> [Exercise description] Copy the entries below in full, keeping them exactly as they are.

Saved data entries

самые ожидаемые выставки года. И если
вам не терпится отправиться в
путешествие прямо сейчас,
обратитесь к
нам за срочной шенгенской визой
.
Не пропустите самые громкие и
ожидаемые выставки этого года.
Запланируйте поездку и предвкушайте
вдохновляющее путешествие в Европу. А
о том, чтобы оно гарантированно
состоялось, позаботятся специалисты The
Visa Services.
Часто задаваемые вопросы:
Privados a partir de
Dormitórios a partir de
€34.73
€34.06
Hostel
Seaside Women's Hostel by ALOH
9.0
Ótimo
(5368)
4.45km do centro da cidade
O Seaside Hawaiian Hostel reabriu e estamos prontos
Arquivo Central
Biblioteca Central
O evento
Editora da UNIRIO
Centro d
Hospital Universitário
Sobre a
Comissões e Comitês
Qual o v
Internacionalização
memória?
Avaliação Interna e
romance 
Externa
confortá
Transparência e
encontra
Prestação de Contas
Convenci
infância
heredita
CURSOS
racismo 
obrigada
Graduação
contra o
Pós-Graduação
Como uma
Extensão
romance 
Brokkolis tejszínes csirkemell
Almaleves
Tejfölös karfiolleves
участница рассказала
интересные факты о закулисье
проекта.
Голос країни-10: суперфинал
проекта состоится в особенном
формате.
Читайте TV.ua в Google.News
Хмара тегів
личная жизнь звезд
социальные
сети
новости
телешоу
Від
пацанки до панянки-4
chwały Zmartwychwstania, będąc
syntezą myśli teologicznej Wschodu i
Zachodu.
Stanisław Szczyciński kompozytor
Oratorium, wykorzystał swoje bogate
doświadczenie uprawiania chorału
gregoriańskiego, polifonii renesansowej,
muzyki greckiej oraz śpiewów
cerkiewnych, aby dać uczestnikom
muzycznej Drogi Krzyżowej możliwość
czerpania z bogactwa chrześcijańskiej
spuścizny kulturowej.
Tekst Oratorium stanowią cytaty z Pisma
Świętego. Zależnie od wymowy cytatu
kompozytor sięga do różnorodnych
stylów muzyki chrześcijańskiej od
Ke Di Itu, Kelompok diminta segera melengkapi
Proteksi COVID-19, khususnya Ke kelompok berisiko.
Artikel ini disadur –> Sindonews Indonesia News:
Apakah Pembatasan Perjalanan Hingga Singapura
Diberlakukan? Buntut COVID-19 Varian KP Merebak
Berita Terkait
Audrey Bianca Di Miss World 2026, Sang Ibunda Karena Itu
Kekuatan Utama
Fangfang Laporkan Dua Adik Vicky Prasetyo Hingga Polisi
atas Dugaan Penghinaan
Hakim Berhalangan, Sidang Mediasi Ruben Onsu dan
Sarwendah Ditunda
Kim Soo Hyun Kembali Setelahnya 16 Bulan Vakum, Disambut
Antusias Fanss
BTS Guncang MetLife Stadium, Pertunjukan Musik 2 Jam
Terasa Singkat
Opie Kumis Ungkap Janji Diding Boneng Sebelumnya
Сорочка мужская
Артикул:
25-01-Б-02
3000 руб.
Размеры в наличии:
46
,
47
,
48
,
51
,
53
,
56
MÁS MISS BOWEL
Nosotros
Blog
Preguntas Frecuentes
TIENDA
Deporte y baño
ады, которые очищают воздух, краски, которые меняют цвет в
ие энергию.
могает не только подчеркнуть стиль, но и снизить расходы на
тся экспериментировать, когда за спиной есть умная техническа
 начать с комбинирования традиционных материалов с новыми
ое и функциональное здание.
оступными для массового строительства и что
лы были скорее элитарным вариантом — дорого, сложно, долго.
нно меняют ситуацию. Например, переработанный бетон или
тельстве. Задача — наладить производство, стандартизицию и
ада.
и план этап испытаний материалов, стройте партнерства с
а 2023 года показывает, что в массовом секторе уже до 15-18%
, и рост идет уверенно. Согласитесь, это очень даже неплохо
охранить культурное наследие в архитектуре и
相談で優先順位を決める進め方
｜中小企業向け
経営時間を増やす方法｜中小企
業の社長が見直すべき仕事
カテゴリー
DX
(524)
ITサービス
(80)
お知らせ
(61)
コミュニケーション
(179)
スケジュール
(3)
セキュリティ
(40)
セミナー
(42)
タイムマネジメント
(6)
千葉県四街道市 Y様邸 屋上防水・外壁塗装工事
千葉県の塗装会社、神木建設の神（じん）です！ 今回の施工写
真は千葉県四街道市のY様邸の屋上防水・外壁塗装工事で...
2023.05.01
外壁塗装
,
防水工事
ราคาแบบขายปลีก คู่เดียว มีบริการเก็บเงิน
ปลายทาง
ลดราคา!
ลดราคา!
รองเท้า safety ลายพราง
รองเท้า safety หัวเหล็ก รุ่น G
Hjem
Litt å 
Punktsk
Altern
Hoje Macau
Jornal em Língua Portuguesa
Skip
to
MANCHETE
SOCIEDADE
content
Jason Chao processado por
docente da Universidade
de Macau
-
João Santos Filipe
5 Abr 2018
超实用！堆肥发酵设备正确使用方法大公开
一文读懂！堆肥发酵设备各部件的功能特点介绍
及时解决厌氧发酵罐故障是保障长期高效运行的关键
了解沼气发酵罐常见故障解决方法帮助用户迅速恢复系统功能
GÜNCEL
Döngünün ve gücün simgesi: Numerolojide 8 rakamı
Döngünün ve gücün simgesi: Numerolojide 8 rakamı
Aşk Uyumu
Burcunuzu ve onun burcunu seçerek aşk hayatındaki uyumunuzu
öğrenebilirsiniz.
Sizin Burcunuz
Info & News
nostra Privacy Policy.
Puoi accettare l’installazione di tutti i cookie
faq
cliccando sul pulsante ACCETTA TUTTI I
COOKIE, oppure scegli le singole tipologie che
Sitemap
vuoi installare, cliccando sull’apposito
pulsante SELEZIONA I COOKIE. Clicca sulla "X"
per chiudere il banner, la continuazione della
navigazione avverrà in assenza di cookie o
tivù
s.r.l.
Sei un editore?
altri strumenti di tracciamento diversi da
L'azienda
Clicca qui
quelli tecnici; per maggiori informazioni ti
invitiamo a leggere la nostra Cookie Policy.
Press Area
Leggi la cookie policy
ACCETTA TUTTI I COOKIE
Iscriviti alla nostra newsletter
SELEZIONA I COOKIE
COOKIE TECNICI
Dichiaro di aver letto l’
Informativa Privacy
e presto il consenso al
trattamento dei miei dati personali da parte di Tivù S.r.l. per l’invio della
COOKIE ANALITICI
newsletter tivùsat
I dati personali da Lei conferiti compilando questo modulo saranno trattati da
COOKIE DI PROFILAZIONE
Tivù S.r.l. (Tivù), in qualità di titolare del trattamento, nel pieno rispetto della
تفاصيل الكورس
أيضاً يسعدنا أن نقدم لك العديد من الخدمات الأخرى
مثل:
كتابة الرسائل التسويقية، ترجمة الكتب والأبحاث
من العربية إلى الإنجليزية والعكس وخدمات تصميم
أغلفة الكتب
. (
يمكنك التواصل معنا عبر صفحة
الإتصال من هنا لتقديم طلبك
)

> [Exercise answer]
самые ожидаемые выставки года. И если
вам не терпится отправиться в
путешествие прямо сейчас,
обратитесь к
нам за срочной шенгенской визой
.
Не пропустите самые громкие и
ожидаемые выставки этого года.
Запланируйте поездку и предвкушайте
вдохновляющее путешествие в Европу. А
о том, чтобы оно гарантированно
состоялось, позаботятся специалисты The
Visa Services.
Часто задаваемые вопросы:
Privados a partir de
Dormitórios a partir de
€34.73
€34.06
Hostel
Seaside Women's Hostel by ALOH
9.0
Ótimo
(5368)
4.45km do centro da cidade
O Seaside Hawaiian Hostel reabriu e estamos prontos
Arquivo Central
Biblioteca Central
O evento
Editora da UNIRIO
Centro d
Hospital Universitário
Sobre a
Comissões e Comitês
Qual o v
Internacionalização
memória?
Avaliação Interna e
romance 
Externa
confortá
Transparência e
encontra
Prestação de Contas
Convenci
infância
heredita
CURSOS
racismo 
obrigada
Graduação
contra o
Pós-Graduação
Como uma
Extensão
romance 
Brokkolis tejszínes csirkemell
Almaleves
Tejfölös karfiolleves
участница рассказала
интересные факты о закулисье
проекта.
Голос країни-10: суперфинал
проекта состоится в особенном
формате.
Читайте TV.ua в Google.News
Хмара тегів
личная жизнь звезд
социальные
сети
новости
телешоу
Від
пацанки до панянки-4
chwały Zmartwychwstania, będąc
syntezą myśli teologicznej Wschodu i
Zachodu.
Stanisław Szczyciński kompozytor
Oratorium, wykorzystał swoje bogate
doświadczenie uprawiania chorału
gregoriańskiego, polifonii renesansowej,
muzyki greckiej oraz śpiewów
cerkiewnych, aby dać uczestnikom
muzycznej Drogi Krzyżowej możliwość
czerpania z bogactwa chrześcijańskiej
spuścizny kulturowej.
Tekst Oratorium stanowią cytaty z Pisma
Świętego. Zależnie od wymowy cytatu
kompozytor sięga do różnorodnych
stylów muzyki chrześcijańskiej od
Ke Di Itu, Kelompok diminta segera melengkapi
Proteksi COVID-19, khususnya Ke kelompok berisiko.
Artikel ini disadur –> Sindonews Indonesia News:
Apakah Pembatasan Perjalanan Hingga Singapura
Diberlakukan? Buntut COVID-19 Varian KP Merebak
Berita Terkait
Audrey Bianca Di Miss World 2026, Sang Ibunda Karena Itu
Kekuatan Utama
Fangfang Laporkan Dua Adik Vicky Prasetyo Hingga Polisi
atas Dugaan Penghinaan
Hakim Berhalangan, Sidang Mediasi Ruben Onsu dan
Sarwendah Ditunda
Kim Soo Hyun Kembali Setelahnya 16 Bulan Vakum, Disambut
Antusias Fanss
BTS Guncang MetLife Stadium, Pertunjukan Musik 2 Jam
Terasa Singkat
Opie Kumis Ungkap Janji Diding Boneng Sebelumnya
Сорочка мужская
Артикул:
25-01-Б-02
3000 руб.
Размеры в наличии:
46
,
47
,
48
,
51
,
53
,
56
MÁS MISS BOWEL
Nosotros
Blog
Preguntas Frecuentes
TIENDA
Deporte y baño
ады, которые очищают воздух, краски, которые меняют цвет в
ие энергию.
могает не только подчеркнуть стиль, но и снизить расходы на
тся экспериментировать, когда за спиной есть умная техническа
 начать с комбинирования традиционных материалов с новыми
ое и функциональное здание.
оступными для массового строительства и что
лы были скорее элитарным вариантом — дорого, сложно, долго.
нно меняют ситуацию. Например, переработанный бетон или
тельстве. Задача — наладить производство, стандартизицию и
ада.
и план этап испытаний материалов, стройте партнерства с
а 2023 года показывает, что в массовом секторе уже до 15-18%
, и рост идет уверенно. Согласитесь, это очень даже неплохо
охранить культурное наследие в архитектуре и
相談で優先順位を決める進め方
｜中小企業向け
経営時間を増やす方法｜中小企
業の社長が見直すべき仕事
カテゴリー
DX
(524)
ITサービス
(80)
お知らせ
(61)
コミュニケーション
(179)
スケジュール
(3)
セキュリティ
(40)
セミナー
(42)
タイムマネジメント
(6)
千葉県四街道市 Y様邸 屋上防水・外壁塗装工事
千葉県の塗装会社、神木建設の神（じん）です！ 今回の施工写
真は千葉県四街道市のY様邸の屋上防水・外壁塗装工事で...
2023.05.01
外壁塗装
,
防水工事
ราคาแบบขายปลีก คู่เดียว มีบริการเก็บเงิน
ปลายทาง
ลดราคา!
ลดราคา!
รองเท้า safety ลายพราง
รองเท้า safety หัวเหล็ก รุ่น G
Hjem
Litt å 
Punktsk
Altern
Hoje Macau
Jornal em Língua Portuguesa
Skip
to
MANCHETE
SOCIEDADE
content
Jason Chao processado por
docente da Universidade
de Macau
-
João Santos Filipe
5 Abr 2018
超实用！堆肥发酵设备正确使用方法大公开
一文读懂！堆肥发酵设备各部件的功能特点介绍
及时解决厌氧发酵罐故障是保障长期高效运行的关键
了解沼气发酵罐常见故障解决方法帮助用户迅速恢复系统功能
GÜNCEL
Döngünün ve gücün simgesi: Numerolojide 8 rakamı
Döngünün ve gücün simgesi: Numerolojide 8 rakamı
Aşk Uyumu
Burcunuzu ve onun burcunu seçerek aşk hayatındaki uyumunuzu
öğrenebilirsiniz.
Sizin Burcunuz
Info & News
nostra Privacy Policy.
Puoi accettare l’installazione di tutti i cookie
faq
cliccando sul pulsante ACCETTA TUTTI I
COOKIE, oppure scegli le singole tipologie che
Sitemap
vuoi installare, cliccando sull’apposito
pulsante SELEZIONA I COOKIE. Clicca sulla "X"
per chiudere il banner, la continuazione della
navigazione avverrà in assenza di cookie o
tivù
s.r.l.
Sei un editore?
altri strumenti di tracciamento diversi da
L'azienda
Clicca qui
quelli tecnici; per maggiori informazioni ti
invitiamo a leggere la nostra Cookie Policy.
Press Area
Leggi la cookie policy
ACCETTA TUTTI I COOKIE
Iscriviti alla nostra newsletter
SELEZIONA I COOKIE
COOKIE TECNICI
Dichiaro di aver letto l’
Informativa Privacy
e presto il consenso al
trattamento dei miei dati personali da parte di Tivù S.r.l. per l’invio della
COOKIE ANALITICI
newsletter tivùsat
I dati personali da Lei conferiti compilando questo modulo saranno trattati da
COOKIE DI PROFILAZIONE
Tivù S.r.l. (Tivù), in qualità di titolare del trattamento, nel pieno rispetto della
تفاصيل الكورس
أيضاً يسعدنا أن نقدم لك العديد من الخدمات الأخرى
مثل:
كتابة الرسائل التسويقية، ترجمة الكتب والأبحاث
من العربية إلى الإنجليزية والعكس وخدمات تصميم
أغلفة الكتب
. (
يمكنك التواصل معنا عبر صفحة
الإتصال من هنا لتقديم طلبك
)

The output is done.